In another letter the same year, referring to missionary efforts, Carey writes:

It is a work indeed in which Christians of all denominations may unite, and have united. The churches in America, have contributed largely to this work.
And he says in another letter, to Robert Ralston, dated December 31, 1827:

The work of conversion has been carried on more or less in most parts of the country, and churches are formed in various places; some of these churches are in our connection, and some in that of other Christian denominations: I rejoice to say that the different denominations of Christians, with one or two trifling exceptions, are of one heart in their exertions, and rejoice in each other’s success.
I would like to think we have in some degree moved beyond "the present divided state of Christendom" to which Carey alluded in his "Enquiry". Indeed, as I hope to show in several documents I plan on posting later, I believe there is good reason to believe we have.

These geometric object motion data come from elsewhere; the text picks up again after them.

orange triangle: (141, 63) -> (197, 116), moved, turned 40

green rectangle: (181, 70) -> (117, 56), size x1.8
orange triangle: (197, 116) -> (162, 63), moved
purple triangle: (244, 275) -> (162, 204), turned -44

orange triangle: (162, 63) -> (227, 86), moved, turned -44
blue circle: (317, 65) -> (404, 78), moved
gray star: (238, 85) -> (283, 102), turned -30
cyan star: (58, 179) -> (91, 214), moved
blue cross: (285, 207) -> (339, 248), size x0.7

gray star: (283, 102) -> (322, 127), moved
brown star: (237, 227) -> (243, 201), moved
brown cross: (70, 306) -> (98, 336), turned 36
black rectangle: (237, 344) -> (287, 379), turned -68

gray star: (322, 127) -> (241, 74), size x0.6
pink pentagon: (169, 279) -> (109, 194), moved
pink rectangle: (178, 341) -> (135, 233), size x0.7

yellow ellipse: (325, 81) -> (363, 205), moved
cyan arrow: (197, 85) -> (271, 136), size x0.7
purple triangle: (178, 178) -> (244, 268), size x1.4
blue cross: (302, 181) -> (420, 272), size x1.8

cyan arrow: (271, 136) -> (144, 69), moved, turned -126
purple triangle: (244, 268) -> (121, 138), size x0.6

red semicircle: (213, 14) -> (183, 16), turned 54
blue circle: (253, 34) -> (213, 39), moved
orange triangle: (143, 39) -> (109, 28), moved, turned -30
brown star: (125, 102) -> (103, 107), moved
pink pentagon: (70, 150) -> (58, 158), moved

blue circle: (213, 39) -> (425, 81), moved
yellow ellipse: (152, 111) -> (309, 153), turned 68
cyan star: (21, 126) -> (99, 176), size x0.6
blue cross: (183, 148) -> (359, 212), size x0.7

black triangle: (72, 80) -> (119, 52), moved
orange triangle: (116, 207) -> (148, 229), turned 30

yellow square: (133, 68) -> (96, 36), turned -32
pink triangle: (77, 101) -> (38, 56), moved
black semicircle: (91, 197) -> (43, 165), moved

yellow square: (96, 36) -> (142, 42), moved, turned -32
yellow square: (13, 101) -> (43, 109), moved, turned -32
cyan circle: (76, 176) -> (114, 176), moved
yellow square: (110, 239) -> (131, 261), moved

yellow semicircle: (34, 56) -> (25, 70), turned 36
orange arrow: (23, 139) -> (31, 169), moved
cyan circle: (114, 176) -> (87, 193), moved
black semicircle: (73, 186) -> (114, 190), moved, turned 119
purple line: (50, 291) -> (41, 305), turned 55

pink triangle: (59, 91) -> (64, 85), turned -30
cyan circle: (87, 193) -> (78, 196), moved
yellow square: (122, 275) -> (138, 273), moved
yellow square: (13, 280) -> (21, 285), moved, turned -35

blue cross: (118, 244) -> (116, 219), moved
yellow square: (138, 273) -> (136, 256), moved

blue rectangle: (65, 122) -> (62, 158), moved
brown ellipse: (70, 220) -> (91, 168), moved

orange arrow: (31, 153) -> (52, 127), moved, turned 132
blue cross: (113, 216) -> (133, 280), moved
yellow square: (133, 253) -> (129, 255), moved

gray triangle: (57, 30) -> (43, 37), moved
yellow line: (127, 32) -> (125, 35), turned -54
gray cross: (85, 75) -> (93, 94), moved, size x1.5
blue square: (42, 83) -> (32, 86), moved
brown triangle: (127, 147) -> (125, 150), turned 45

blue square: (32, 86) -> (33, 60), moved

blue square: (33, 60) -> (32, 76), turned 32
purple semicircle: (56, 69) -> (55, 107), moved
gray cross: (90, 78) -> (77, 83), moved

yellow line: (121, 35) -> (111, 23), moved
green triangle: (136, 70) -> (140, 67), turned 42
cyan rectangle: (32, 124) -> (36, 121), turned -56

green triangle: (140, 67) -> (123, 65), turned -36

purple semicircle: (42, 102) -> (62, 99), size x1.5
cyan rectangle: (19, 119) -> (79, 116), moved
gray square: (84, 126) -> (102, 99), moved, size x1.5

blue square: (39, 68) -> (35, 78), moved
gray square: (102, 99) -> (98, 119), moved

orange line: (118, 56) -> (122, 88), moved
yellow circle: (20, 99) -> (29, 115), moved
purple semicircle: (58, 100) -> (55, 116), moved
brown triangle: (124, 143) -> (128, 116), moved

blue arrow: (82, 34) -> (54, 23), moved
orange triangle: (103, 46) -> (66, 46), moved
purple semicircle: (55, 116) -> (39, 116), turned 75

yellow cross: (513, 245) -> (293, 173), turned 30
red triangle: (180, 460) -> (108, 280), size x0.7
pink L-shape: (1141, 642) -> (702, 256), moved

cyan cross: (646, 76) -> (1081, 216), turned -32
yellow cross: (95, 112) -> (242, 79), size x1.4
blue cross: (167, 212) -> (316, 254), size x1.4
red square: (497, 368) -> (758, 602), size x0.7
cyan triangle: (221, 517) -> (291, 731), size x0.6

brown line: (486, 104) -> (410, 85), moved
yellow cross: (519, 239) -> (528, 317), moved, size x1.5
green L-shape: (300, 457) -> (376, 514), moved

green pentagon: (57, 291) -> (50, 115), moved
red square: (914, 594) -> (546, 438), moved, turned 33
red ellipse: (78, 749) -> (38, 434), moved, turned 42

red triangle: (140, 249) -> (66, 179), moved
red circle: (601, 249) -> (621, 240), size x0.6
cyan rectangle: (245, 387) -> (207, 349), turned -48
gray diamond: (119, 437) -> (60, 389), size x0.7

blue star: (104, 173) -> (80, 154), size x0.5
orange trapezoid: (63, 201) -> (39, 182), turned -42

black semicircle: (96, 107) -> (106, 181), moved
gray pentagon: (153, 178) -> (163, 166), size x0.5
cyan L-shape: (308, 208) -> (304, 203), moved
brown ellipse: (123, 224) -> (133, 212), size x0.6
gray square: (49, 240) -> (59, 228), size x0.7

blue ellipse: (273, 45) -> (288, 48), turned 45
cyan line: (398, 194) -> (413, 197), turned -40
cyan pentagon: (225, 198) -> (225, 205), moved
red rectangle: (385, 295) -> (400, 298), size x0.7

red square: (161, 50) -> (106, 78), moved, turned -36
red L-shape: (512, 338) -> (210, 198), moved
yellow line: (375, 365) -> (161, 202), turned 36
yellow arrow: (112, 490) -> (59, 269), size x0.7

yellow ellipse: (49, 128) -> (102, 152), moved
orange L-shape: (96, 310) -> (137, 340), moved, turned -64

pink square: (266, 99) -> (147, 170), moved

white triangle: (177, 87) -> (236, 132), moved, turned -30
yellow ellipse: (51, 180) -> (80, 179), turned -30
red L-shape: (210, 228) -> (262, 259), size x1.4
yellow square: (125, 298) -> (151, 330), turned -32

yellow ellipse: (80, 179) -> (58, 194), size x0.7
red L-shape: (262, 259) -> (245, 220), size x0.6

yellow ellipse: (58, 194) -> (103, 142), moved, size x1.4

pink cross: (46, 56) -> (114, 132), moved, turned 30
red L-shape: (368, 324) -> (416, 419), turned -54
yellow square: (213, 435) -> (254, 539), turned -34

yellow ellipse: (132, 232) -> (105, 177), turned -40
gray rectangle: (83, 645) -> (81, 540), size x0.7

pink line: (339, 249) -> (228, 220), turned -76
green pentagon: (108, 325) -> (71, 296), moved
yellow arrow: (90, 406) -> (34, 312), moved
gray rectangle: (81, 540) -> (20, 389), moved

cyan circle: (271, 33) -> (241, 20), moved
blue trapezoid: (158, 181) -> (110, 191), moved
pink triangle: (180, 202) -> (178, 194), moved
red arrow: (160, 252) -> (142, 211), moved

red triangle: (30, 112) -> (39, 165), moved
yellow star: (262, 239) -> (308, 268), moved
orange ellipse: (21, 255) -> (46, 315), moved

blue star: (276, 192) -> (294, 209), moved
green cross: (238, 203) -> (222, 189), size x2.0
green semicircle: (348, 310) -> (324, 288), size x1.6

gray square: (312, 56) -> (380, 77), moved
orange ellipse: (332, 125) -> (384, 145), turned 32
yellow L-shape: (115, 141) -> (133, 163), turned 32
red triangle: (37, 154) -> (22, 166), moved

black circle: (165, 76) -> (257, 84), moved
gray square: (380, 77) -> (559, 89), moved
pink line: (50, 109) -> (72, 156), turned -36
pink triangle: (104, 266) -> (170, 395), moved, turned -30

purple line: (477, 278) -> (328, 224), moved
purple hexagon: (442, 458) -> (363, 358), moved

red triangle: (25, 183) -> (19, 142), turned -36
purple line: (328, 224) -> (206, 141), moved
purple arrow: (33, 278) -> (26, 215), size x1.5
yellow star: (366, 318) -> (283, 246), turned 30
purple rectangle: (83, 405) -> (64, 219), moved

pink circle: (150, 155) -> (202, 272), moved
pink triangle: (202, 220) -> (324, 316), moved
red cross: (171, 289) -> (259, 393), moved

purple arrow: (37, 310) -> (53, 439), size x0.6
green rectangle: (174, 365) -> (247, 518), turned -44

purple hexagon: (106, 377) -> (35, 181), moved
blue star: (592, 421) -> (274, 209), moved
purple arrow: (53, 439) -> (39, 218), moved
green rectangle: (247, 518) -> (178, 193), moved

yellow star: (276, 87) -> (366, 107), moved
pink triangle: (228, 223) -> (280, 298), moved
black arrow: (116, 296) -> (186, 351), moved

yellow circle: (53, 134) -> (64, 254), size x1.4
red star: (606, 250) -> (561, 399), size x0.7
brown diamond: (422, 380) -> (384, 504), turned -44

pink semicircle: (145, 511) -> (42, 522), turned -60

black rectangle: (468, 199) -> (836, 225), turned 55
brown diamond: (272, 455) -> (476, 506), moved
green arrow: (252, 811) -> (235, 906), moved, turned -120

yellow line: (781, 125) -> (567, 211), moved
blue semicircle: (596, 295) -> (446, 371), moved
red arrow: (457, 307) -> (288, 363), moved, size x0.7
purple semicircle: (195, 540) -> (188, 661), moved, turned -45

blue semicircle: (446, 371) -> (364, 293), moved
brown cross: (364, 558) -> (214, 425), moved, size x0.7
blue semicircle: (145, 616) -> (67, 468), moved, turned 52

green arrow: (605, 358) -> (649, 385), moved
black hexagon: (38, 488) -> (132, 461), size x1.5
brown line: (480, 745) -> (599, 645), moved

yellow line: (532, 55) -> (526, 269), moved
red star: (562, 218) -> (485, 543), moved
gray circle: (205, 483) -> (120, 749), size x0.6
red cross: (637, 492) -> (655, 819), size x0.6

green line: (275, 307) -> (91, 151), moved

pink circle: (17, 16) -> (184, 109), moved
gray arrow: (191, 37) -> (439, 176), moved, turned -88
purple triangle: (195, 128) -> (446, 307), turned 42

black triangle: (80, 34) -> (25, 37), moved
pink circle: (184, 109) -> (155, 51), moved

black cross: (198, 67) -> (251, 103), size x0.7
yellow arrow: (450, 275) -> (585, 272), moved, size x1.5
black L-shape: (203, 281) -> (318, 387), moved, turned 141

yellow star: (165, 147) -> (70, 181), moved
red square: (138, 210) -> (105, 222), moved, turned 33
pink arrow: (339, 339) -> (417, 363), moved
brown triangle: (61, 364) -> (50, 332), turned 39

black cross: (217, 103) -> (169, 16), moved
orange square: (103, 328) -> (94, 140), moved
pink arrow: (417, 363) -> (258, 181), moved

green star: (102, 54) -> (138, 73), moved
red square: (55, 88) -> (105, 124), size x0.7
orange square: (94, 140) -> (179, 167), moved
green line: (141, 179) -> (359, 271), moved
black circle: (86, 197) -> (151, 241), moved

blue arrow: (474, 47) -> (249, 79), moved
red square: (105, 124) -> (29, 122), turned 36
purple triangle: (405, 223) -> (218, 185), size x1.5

In any case, I think it is instructive that William Carey, the Father of Modern Missions, and one of the leading contributors to the development of Baptist consciousness, seems to have cherished hopes of a different day, a day in which Baptists could join hands with other true disciples of Jesus Christ, in the glorious task of "making disciples of all nations".

1 comment:

Anonymous said...

I hope this isn't jumping ahead of you, but my fear is that we are moving in the opposite direction despite great strides in recent years. The BoT could destroy years of cooperative work in one fell swoop.
My fear is that we are ultimately going to be expected to start "Southern Baptist" churches and become a global denomination. Other denominations have been doing this for a long time, but the SBC never has. However, if we are now going to have to plant "Baptist" churches rather than "Baptistic" or "New Testament" churches, we all know that there are many groups in America (and around he world, right BWA!) that call themselves Baptist, but obviously the only "real" Baptists are Southern Baptists!
Isn't it weird enough that our denominational churches are called "Southern" Baptist in the northern states and Canada? However, the bigger issue isn't the name per se, but is control. How can we insist that a church we plant be called Baptist and still teach autonomy of the local church? Does it not make more sense to disciple these churches in Biblical (and therefore Baptist, right?) principles and allow these churches to decide for themselves what they are going to be called? I really thought we (IMB/SBC) had moved away from patriarchal control of churches on the mission field. Does this not bring us right back into this and create that dependency mentality in these new churches and believers all over again? Isn't that one of the killers of a CPM? I don't think the BoT have really thought through the full implications of what they are saying.